Doc ref: 36084/07 • ECHR ID: 001-160738

Document date: January 12, 2016

  • Inbound citations: 0
  • Cited paragraphs: 0
  • Outbound citations: 5

BURGHELEA v. THE REPUBLIC OF MOLDOVA

Doc ref: 36084/07 • ECHR ID: 001-160738

Document date: January 12, 2016

Cited paragraphs only

SECOND SECTION

DECISION

Application no . 36084/07 Valeriu BURGHELEA against the Republic of Moldova

The European Court of Human Rights ( Second Section ), sitting on 12 January 2016 as a Committee composed of:

Nebojša Vučinić , President, Valeriu Griţco , Stéphanie Mourou-Vikström , judges, and Abel Campos , Deputy Section Registrar ,

Having regard to the above application lodged on 8 August 2007 ,

Having deliberated, decides as follows:

THE FACTS

1. The applicant, Mr Valeriu Burghelea , is a Moldovan national, who was born in 1974 and lives in Chişinău .

2. The Moldovan Government (“the Government”) were represented by their Agent, Mr L. Apostol .

A. The circumstances of the case

3. The facts of the case, as submitted by the parties, may be summarised as follows.

4. On 17 June 2007 at 3.45 p.m. the applicant was arrested by the Centre for Fighting Economic Crime and Corruption (“the CFECC”) on suspicion of having solicited a bribe. He was searched at 4.38 p.m., but his arrest was registered as having taken place at 9.45 p.m. on the same day.

5. On 20 July 2007 the Buiucani District Court rejected the prosecutor ’ s request to order the applicant ’ s detention pending trial, finding that no materials had been submitted showing a risk of his absconding or interfering with the investigation. Moreover, the applicant had a permanent place of residence in Moldova and a job, was married and had a small child, had no criminal record and promised to appear before the investigating authority whenever summoned. The court ordered the applicant ’ s house arrest for ten days.

6. After receiving a summons from the investigating authority, on 24 July 2007 the applicant appeared before that authority and was interviewed as a suspect.

7. On 25 July 2007 the Chişinău Court of Appeal quashed the lower court ’ s judgment and ordered the applicant ’ s detention pending trial for ten days. The court found that:

“ ... in rejecting the request for [detention] the [lower] court did not take into consideration the seriousness of the crime with which [the applicant] is charged and adopted a premature and unfounded decision. At present the preventive measure of house arrest or other measure not involving deprivation of liberty will not ensure the normal course of the investigation. The reasons relied on by the prosecutor may be considered a ground for arresting the person. If released, [the applicant], who is accused of two offences of which one is serious, could abscond from the investigating authority, interfere with the investigation process, influence witnesses or reoffend”.
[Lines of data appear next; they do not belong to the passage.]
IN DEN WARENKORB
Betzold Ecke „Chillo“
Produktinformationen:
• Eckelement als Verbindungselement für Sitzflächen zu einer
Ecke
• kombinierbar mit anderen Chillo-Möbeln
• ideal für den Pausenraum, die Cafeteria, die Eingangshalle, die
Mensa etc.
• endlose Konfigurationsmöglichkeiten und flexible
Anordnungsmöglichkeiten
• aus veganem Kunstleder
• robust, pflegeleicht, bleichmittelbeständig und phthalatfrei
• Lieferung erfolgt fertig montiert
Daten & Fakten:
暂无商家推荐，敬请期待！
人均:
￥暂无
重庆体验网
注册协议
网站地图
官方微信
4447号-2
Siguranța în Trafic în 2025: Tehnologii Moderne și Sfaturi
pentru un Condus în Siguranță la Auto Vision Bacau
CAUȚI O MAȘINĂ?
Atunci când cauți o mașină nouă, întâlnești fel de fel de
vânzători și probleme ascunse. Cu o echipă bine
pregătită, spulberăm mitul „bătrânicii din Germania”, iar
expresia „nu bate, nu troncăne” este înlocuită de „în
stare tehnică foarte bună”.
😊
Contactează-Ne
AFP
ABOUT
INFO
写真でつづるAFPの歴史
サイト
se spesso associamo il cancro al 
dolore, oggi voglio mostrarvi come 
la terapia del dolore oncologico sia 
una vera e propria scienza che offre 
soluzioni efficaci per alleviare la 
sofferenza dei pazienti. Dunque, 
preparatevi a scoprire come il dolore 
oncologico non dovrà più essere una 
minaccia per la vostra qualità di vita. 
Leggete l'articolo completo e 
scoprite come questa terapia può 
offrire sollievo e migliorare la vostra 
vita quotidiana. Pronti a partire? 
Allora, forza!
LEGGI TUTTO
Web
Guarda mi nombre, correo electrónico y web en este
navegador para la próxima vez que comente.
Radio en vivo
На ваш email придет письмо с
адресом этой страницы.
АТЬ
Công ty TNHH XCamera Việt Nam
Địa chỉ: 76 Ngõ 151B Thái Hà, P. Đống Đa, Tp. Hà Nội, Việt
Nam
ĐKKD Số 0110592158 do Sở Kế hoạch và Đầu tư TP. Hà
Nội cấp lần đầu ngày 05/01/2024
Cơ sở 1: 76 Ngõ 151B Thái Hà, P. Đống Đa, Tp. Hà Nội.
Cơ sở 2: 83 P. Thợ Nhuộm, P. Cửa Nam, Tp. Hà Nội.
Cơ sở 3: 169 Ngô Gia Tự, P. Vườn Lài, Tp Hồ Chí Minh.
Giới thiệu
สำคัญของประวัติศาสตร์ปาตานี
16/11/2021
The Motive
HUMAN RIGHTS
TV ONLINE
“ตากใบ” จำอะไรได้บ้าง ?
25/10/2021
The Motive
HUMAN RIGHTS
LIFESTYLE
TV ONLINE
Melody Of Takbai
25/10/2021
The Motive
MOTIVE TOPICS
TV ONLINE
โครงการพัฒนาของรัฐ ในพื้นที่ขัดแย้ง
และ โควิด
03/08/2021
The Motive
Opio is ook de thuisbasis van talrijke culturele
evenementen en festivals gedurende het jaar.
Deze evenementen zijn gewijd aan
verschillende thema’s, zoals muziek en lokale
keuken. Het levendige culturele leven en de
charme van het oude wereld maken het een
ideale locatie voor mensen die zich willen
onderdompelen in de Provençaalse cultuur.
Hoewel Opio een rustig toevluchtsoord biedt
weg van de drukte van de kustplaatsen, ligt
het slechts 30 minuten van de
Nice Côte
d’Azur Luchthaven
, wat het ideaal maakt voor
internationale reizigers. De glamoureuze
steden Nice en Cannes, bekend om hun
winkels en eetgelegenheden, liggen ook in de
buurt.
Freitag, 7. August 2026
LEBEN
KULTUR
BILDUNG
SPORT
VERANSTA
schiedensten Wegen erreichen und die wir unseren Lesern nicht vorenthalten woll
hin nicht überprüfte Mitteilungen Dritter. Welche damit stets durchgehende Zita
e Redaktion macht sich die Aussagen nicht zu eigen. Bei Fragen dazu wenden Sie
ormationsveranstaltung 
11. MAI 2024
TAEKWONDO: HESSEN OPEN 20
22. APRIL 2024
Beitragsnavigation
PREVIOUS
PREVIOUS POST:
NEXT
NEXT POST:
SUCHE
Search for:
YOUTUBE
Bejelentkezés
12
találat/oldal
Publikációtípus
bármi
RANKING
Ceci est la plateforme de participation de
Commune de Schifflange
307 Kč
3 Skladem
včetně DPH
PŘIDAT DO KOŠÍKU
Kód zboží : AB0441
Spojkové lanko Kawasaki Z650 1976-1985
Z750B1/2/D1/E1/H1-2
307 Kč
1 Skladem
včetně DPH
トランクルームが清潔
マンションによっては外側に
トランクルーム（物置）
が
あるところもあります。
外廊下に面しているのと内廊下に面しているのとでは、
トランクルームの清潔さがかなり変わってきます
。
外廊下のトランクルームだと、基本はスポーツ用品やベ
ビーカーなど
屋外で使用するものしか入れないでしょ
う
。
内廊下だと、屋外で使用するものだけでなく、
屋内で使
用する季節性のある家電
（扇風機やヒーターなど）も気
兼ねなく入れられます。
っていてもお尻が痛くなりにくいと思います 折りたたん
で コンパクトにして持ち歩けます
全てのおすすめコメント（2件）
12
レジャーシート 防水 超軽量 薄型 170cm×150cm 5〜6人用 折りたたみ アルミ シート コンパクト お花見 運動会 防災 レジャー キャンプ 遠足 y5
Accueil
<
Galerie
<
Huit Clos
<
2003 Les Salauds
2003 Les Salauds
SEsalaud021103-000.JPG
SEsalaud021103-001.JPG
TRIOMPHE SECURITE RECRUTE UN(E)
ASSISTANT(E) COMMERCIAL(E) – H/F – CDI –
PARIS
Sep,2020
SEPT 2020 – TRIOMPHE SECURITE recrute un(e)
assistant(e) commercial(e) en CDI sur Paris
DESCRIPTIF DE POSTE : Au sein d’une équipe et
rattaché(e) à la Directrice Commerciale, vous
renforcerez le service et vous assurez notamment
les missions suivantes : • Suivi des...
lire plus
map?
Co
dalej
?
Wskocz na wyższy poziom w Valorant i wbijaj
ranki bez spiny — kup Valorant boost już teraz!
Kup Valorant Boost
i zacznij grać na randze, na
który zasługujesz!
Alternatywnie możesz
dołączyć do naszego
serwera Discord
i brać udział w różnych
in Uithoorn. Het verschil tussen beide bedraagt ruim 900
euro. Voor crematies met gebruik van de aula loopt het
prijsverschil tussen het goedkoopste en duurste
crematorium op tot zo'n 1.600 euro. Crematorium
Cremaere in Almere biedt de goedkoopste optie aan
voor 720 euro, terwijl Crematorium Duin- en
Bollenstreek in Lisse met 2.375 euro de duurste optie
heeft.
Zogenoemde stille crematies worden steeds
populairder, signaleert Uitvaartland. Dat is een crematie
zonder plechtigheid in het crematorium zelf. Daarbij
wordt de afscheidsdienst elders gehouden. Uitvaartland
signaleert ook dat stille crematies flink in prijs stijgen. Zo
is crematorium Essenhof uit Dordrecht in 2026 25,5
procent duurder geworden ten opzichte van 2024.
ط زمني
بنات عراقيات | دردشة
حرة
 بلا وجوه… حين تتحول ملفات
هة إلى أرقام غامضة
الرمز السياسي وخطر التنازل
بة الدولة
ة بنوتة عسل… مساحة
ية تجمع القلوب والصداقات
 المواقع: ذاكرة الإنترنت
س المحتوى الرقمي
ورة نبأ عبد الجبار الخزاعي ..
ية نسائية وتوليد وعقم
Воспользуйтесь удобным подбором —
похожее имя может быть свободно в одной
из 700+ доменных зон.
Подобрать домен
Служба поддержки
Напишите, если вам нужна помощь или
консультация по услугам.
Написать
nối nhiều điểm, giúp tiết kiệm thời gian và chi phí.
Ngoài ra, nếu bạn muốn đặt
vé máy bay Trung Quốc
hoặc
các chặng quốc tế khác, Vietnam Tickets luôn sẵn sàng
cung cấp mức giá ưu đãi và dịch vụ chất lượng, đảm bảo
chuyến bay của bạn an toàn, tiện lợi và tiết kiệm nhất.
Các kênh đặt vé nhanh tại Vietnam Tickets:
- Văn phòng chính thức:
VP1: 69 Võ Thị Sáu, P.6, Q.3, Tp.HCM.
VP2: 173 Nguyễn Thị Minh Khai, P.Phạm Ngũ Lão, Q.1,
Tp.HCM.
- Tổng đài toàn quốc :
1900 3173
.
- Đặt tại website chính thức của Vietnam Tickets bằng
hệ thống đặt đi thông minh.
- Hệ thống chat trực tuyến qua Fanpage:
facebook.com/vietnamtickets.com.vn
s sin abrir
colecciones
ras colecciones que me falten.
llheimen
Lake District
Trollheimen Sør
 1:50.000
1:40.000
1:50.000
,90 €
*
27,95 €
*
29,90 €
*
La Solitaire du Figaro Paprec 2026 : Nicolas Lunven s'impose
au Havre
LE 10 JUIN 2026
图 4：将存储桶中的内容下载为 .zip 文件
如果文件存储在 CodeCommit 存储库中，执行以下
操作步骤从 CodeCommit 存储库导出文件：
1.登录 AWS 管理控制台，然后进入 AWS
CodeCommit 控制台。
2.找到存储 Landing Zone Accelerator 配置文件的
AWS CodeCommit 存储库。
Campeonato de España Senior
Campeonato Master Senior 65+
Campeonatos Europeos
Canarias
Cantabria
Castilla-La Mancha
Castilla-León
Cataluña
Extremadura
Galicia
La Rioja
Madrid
8. On 27 July 2007 the Buiucani District Court extended the applicant ’ s detention pending trial for another 15 days, relying on essentially the same reasons as the Chişinău Court of Appeal in its decision of 25 July 2007.

9. On 2 August 2007 the Chişinău Court of Appeal rejected the applicant ’ s appeal, giving essentially the same reasons as those in its decision of 25 July 2007.

10. On 8 August 2007 the Buiucani District Court extended the applicant ’ s detention pending trial for another 15 days. The court found that:

“ ... the grounds for [the applicant ’ s] arrest are still valid; the court takes into consideration the seriousness of the offence, which allows detention, the nature and degree of damage caused by the alleged offence, the emotional shock to society if the accused is released, considering the sums involved, the manner in which the offence was committed and the social state of the population ... ; there is an ongoing risk that the accused may influence witnesses, that the co-accused will collude or that the accused and third parties will collude in order to fabricate defence evidence.”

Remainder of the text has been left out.